The non-cash items consisted primarily of depreciation and amortization and non-cash stock compensation expense offset by equity in earnings of affiliate. Earnings from our affiliate, SSS, are reflected in non-cash items as a use of cash in the operating activities section of the statement of cash flows. Dividends received from SSS are reflected as an investing activity.

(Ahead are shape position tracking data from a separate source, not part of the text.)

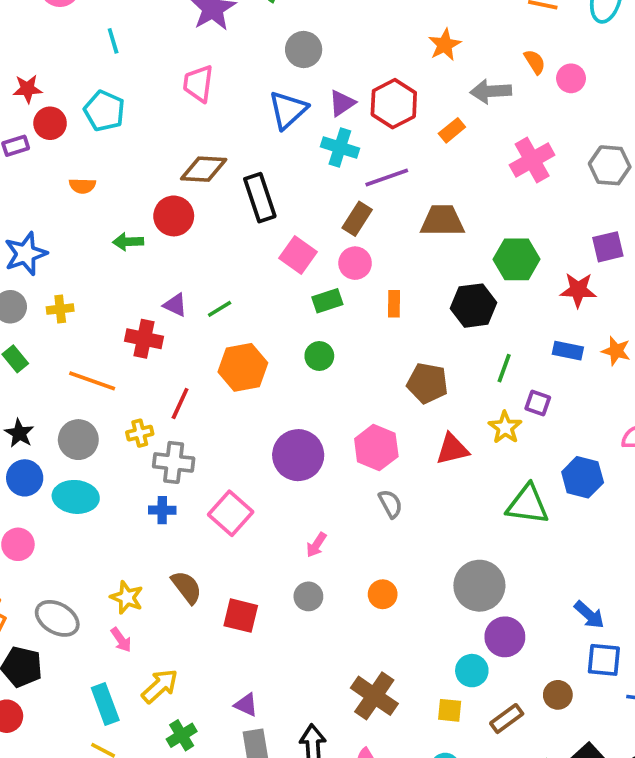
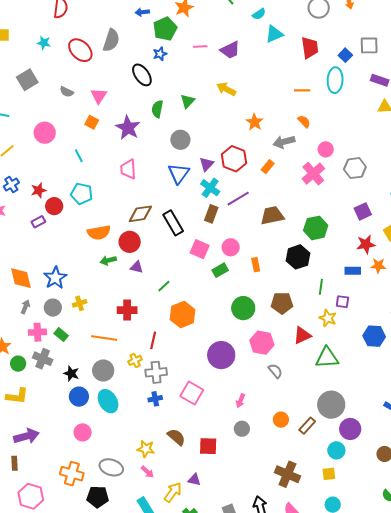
pink circle: (571, 78) -> (326, 149), moved
cyan cross: (340, 148) -> (210, 188), turned 30
orange semicircle: (82, 186) -> (99, 233), moved, size x1.6
brown rectangle: (357, 219) -> (211, 214), moved
red star: (578, 290) -> (366, 244), moved
purple triangle: (175, 305) -> (137, 267), moved
green circle: (319, 356) -> (243, 308), moved, size x1.5
cyan ellipse: (76, 497) -> (108, 401), turned 65
green triangle: (528, 504) -> (327, 358), moved
purple triangle: (246, 705) -> (194, 480), moved
brown rectangle: (507, 719) -> (307, 426), moved

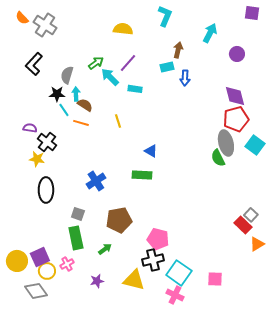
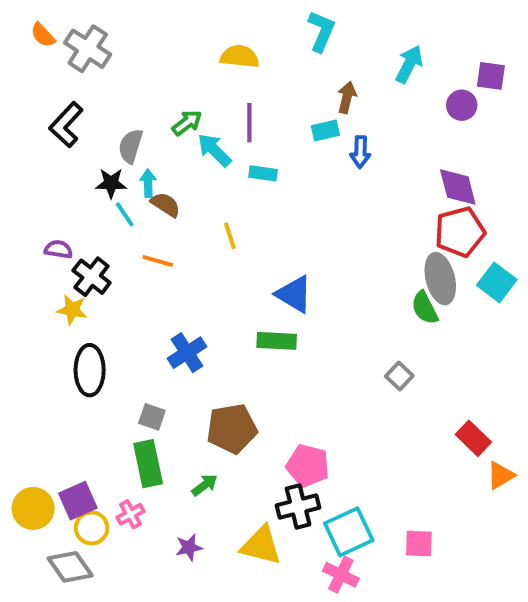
purple square: (252, 13) -> (491, 76), moved
purple line: (128, 63) -> (249, 123), turned -42
orange line: (81, 123) -> (158, 261), moved
blue triangle: (151, 151) -> (294, 294), size x1.5
gray square: (251, 215) -> (399, 376), moved
cyan square: (179, 273) -> (349, 532), turned 30

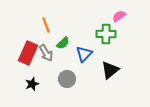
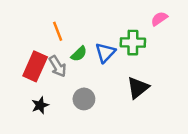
pink semicircle: (119, 16) -> (159, 19), moved
blue triangle: (84, 54) -> (105, 53), moved

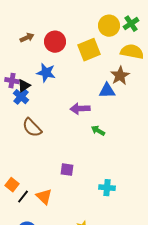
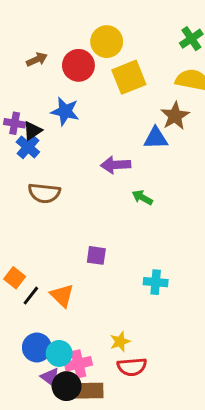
yellow circle: (109, 26) -> (107, 42), moved
brown semicircle: (32, 128) -> (44, 193), turned -40

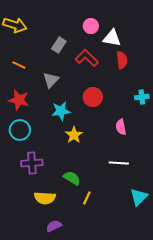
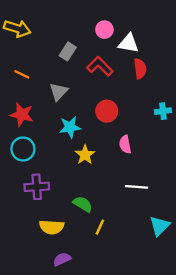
pink semicircle: (121, 127) -> (125, 144), moved

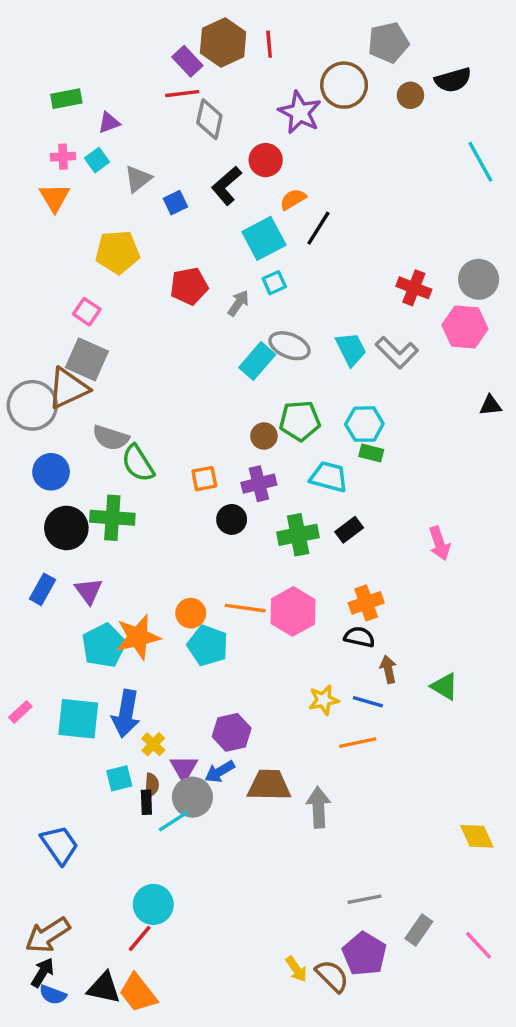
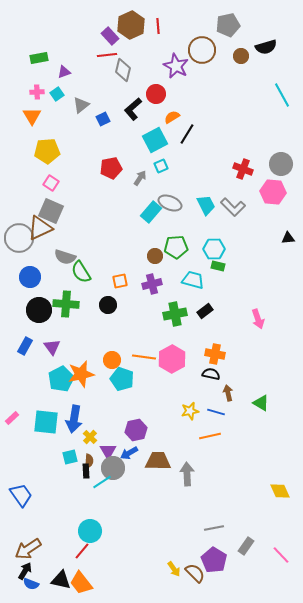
yellow pentagon: (117, 252) -> (47, 151), moved
black circle: (232, 519) -> (108, 305), moved
orange cross: (366, 603) -> (215, 354), turned 30
blue trapezoid: (60, 845) -> (21, 495), moved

Net cash used in investing activities was $73.9 million for the nine months ended September 30, 2004 and $3.5 million for the nine months ended September 30, 2003. We purchased $60.0 million of marketable security investments with short and long-term durations with the proceeds received from the initial public offering of shares of our common stock in July 2004. We used $2.5 million to secure a letter of credit issued by our bank in lieu of a security deposit for additional office space in Rosemont, Illinois to support future growth. We used $12.3 million of cash in the nine months ended September 30, 2004 and $4.0 million of cash in the nine months ended September 30, 2003 to purchase property and equipment primarily for the Hyderabad and Pune, India facilities. These cash expenditures were partially offset by $913,000 in dividends received from SSS during the nine months ended September 30, 2004 and $576,000 during the prior year period.
Financing activities generated cash of $60.6 million for the nine months ended September 30, 2004 as a result of receiving net proceeds of $60.3 million from the initial public offering of shares of our common stock in July 2004 and $294,000 as a result of warrant exercises. We used $938,000 for financing activities during the nine months ended September 30, 2003 to repay $394,000 outstanding under our credit facility, $319,000 of our long term debt and $225,000 of related party debt.

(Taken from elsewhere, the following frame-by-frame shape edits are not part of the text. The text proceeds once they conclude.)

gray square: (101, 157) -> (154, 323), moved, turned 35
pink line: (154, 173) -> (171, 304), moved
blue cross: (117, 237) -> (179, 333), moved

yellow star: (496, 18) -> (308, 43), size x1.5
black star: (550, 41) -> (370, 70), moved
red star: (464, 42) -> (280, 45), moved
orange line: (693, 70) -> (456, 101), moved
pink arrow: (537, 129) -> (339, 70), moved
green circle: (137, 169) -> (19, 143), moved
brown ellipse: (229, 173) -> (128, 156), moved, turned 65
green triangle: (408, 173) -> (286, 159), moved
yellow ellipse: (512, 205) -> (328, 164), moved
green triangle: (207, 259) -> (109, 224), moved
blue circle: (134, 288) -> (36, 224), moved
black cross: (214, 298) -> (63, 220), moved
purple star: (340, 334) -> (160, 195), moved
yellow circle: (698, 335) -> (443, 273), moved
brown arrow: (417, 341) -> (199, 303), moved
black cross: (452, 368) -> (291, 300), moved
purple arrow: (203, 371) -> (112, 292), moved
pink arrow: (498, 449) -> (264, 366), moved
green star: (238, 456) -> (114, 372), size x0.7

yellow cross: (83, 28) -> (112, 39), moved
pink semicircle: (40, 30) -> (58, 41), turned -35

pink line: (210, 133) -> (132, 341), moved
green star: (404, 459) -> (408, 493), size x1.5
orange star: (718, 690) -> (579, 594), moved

We have a $7.5 million revolving line of credit with Silicon Valley Bank, all of which was available on September 30, 2004. Our credit facility is secured by the grant of a security interest in all of our assets in favor of the bank and contains covenants and limitations, including limitations on our ability to dispose of assets, incur indebtedness, create liens, make certain investments, pay dividends and merge or consolidate. Our credit facility also contains certain financial statement reporting obligations and requires us to maintain certain financial covenants, including a quick ratio of at least 1.25 to 1 and an EBITDA ratio not to exceed 2 to 1. Under our credit facility, our quick ratio is the ratio of our current assets to our current liabilities minus deferred revenue and any current portion of subordinated debt. Our EBITDA ratio is the ratio of all amounts we owe to Silicon Valley Bank under our credit facility to EBITDA. Advances made under our credit facility accrue interest at a per annum rate equal to the prime rate. Our credit facility expires on April 29, 2005.

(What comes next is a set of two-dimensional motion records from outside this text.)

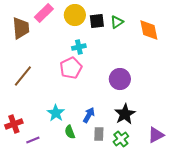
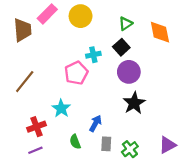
black square: (97, 21) -> (121, 47), moved, turned -35
cyan cross: (79, 47) -> (93, 55), moved
purple circle: (120, 79) -> (129, 72), moved
cyan star: (56, 113) -> (61, 108), moved
black star: (125, 114) -> (134, 103), moved
red cross: (14, 124) -> (37, 127), moved

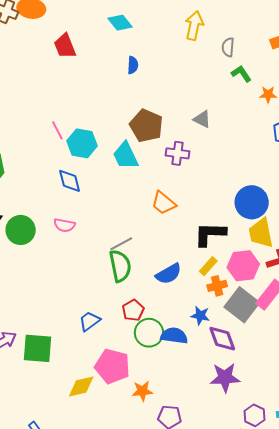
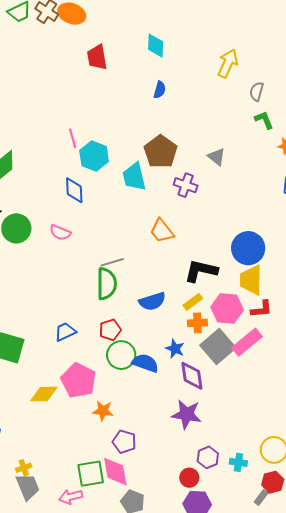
cyan diamond: (120, 23) -> (156, 46), turned 30

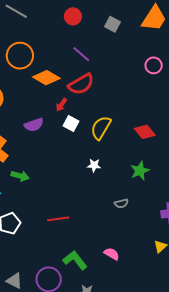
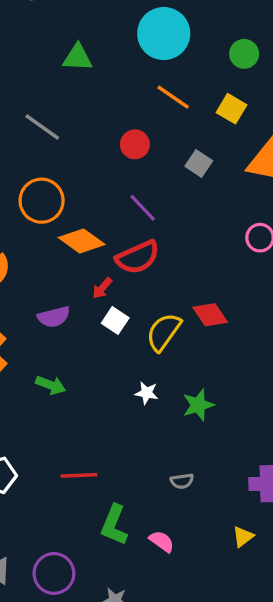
red diamond: (145, 132) -> (210, 315), moved
green star: (140, 171) -> (198, 405), moved
green arrow: (20, 176) -> (51, 385), moved
gray semicircle: (121, 203) -> (182, 481), moved
green L-shape: (75, 260) -> (114, 525), moved, turned -125

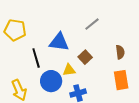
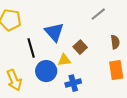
gray line: (92, 24) -> (98, 14), moved
blue triangle: (59, 42) -> (54, 32), turned 40

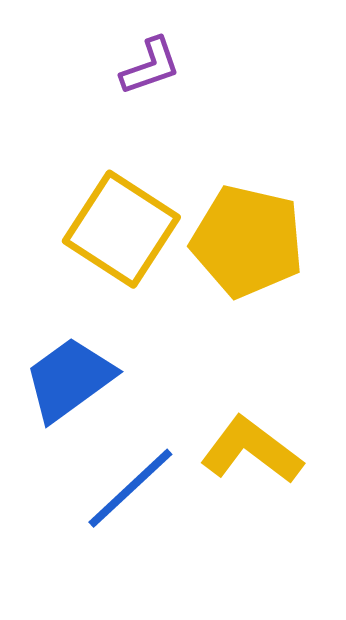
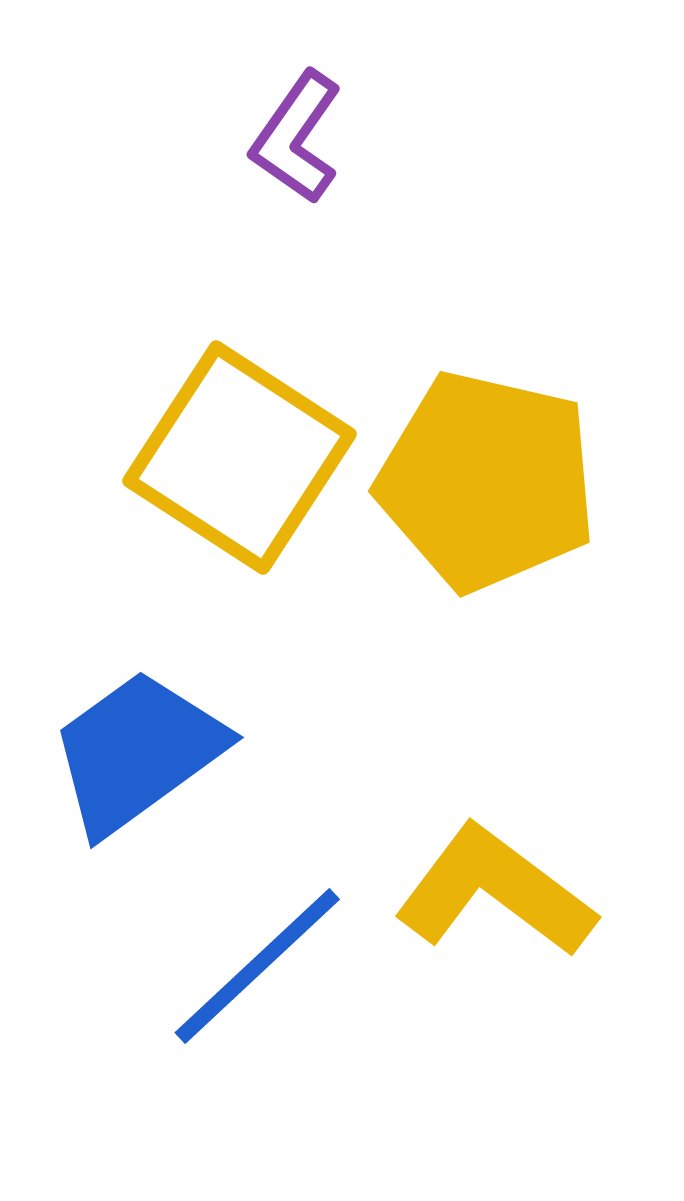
purple L-shape: (150, 66) -> (296, 137), turned 144

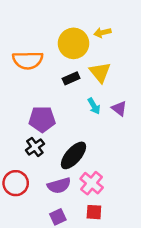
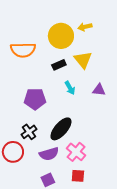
cyan arrow: (94, 106) -> (70, 88), moved
purple triangle: (119, 108) -> (99, 90), turned -32
black cross: (35, 147) -> (29, 132), moved

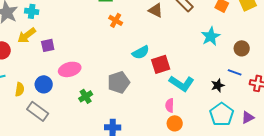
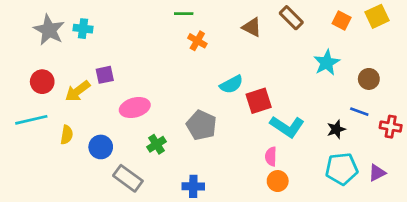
yellow arrow: (27, 35) -> (78, 91), moved
gray pentagon: (119, 82) -> (201, 125), turned -30
blue circle: (44, 84) -> (101, 147), moved
gray rectangle: (38, 111) -> (128, 178), moved
cyan pentagon: (222, 114) -> (342, 169), turned 30

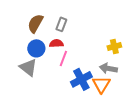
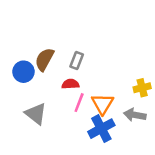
blue circle: (36, 48) -> (23, 72), moved
orange triangle: (101, 84) -> (103, 104), moved

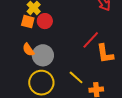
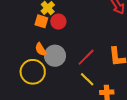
red line: (91, 40) -> (86, 57), moved
yellow circle: (41, 83) -> (33, 72), moved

We are currently in compliance with the covenants contained in our credit facility and believe that our credit facility provides sufficient flexibility so that we will remain in compliance with its terms. However, a breach of any of the covenants or our inability to comply with any requirements in the future could result in a default. A default under our credit facility, if not cured or waived, could result in the immediate acceleration of all obligations due and payable or restrict our ability to obtain additional credit. If we are unable to borrow under our credit facility, we may be required to develop an alternative source of liquidity, which may include raising additional funds through public or private financing, strategic relationships or other arrangements. There is no assurance that any of these remedies could, if necessary, be effected on commercially reasonable terms, or at all. As a result, a default under our credit facility could impair our liquidity and have a material adverse effect on our results of operations, financial position and cash flows.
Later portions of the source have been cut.